What is expected: All lines in the data below carrying the string "coordinates" are to be located and copied.

Stored data:
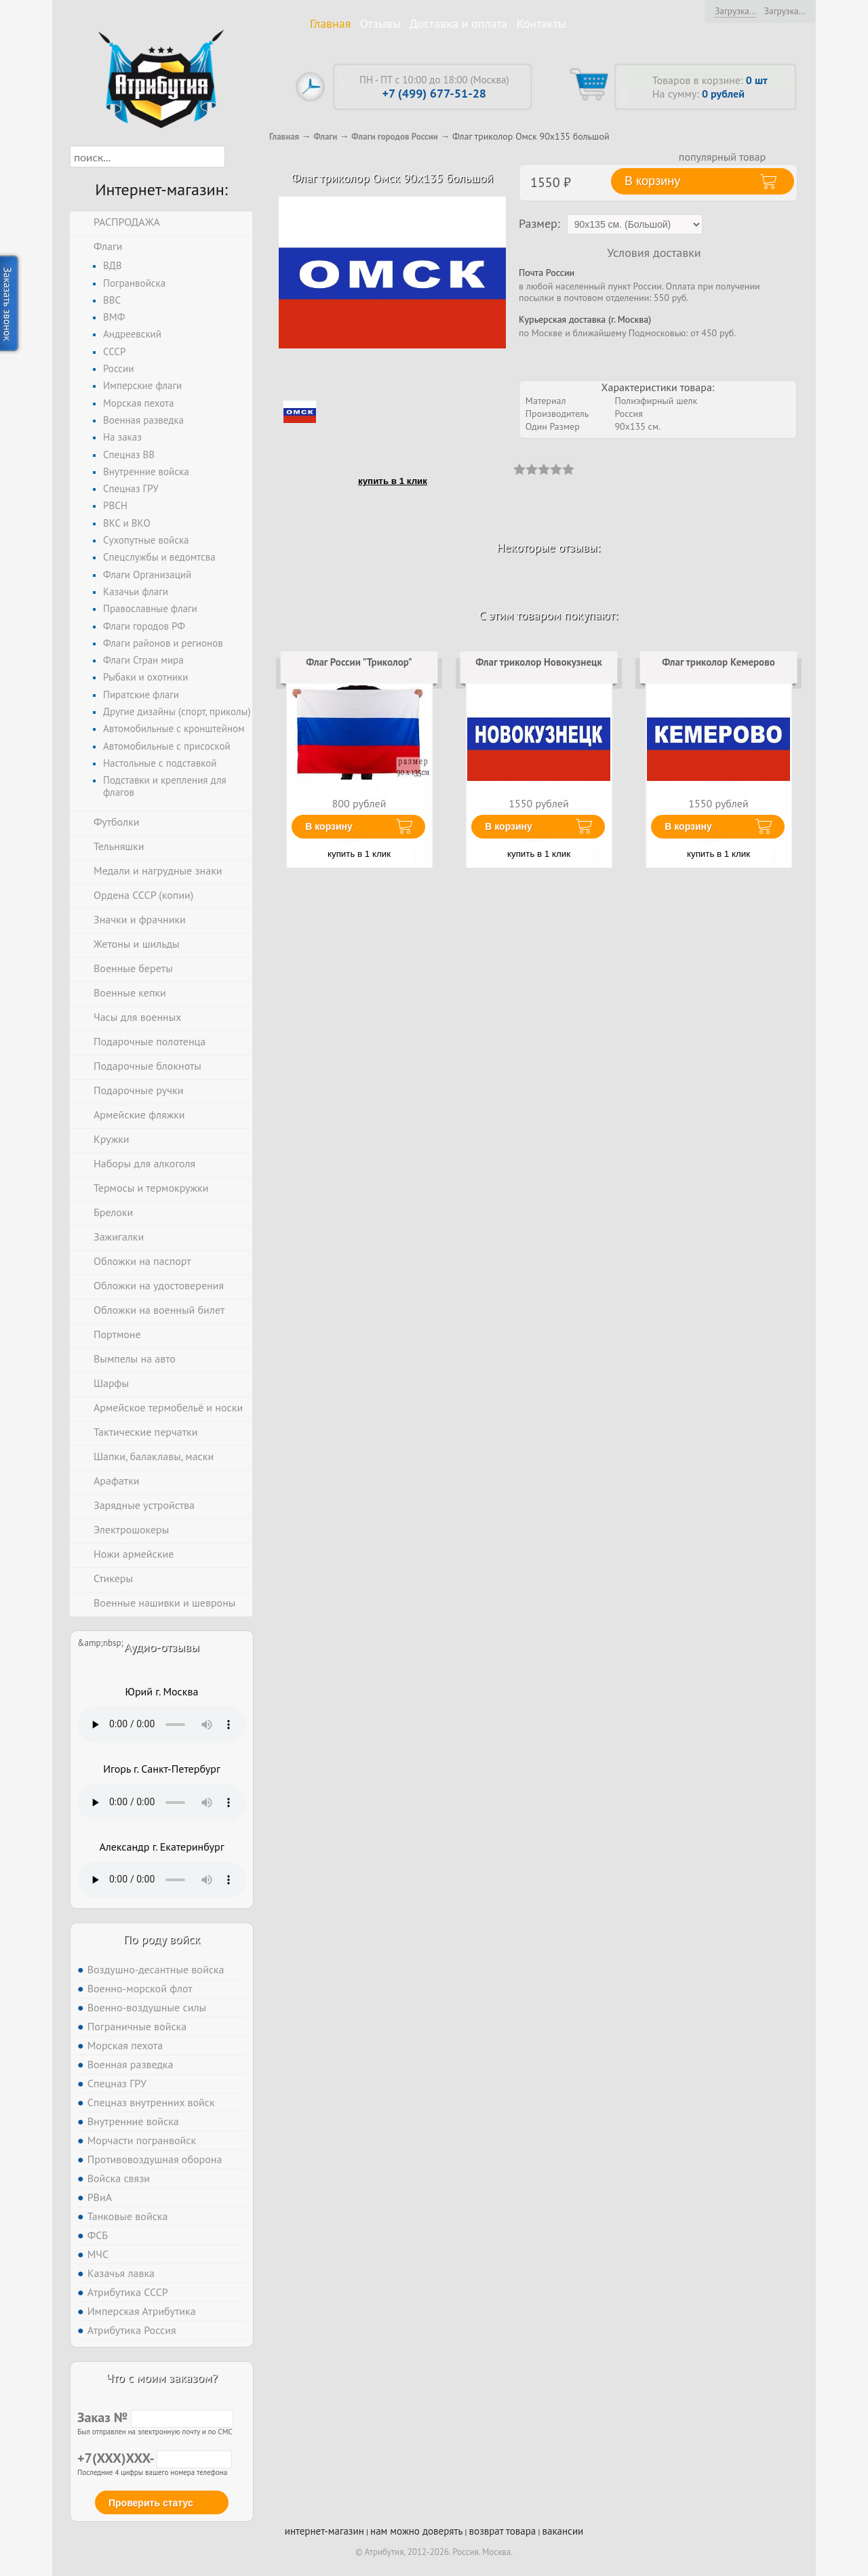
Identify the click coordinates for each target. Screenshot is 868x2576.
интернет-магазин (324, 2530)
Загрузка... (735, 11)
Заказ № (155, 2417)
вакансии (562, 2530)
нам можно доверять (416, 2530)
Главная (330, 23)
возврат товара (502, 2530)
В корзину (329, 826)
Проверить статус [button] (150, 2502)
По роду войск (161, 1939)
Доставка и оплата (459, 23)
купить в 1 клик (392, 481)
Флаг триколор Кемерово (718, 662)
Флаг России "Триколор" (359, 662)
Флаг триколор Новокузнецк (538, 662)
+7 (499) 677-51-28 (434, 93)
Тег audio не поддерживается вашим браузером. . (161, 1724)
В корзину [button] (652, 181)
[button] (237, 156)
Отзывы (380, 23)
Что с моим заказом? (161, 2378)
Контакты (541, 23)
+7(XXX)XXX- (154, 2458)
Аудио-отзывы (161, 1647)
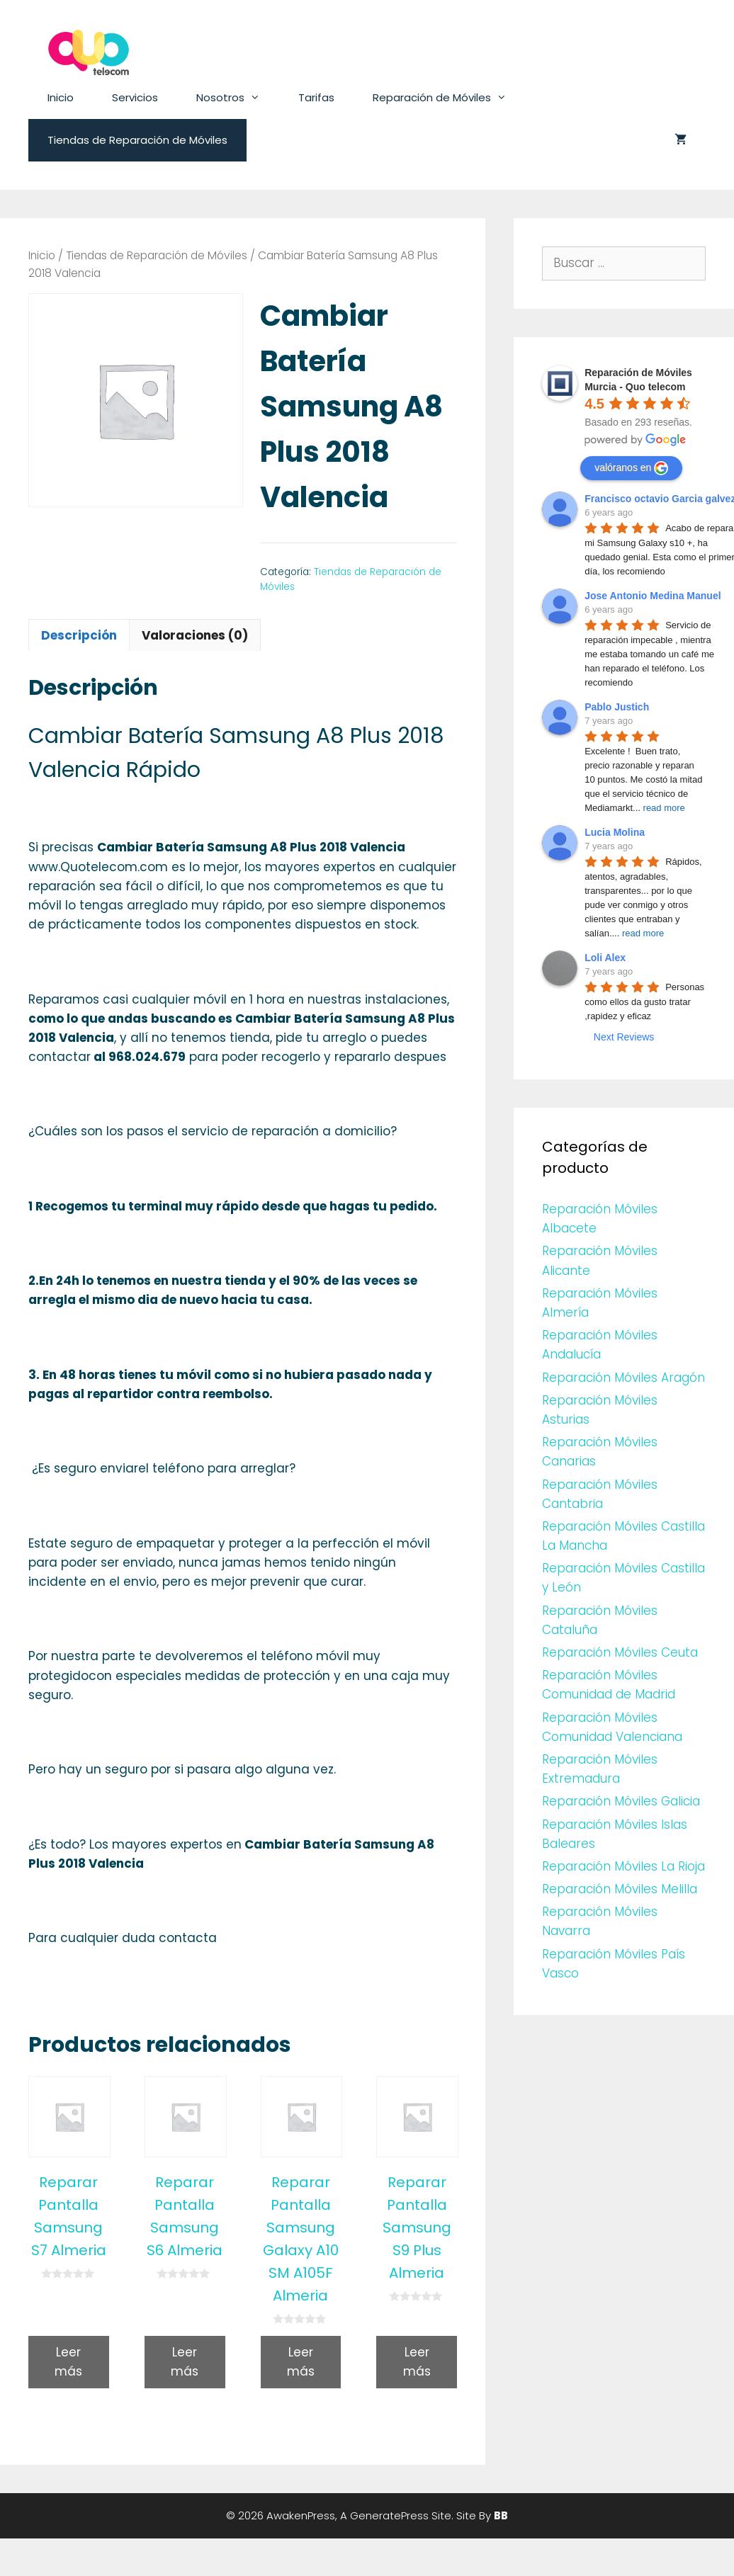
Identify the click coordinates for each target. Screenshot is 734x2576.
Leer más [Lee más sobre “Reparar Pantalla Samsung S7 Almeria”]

Result of this task:
Identify the click coordinates for each target. Screenshot is 868x2576.
Identify the click coordinates for each target. Screenshot is 734x2576.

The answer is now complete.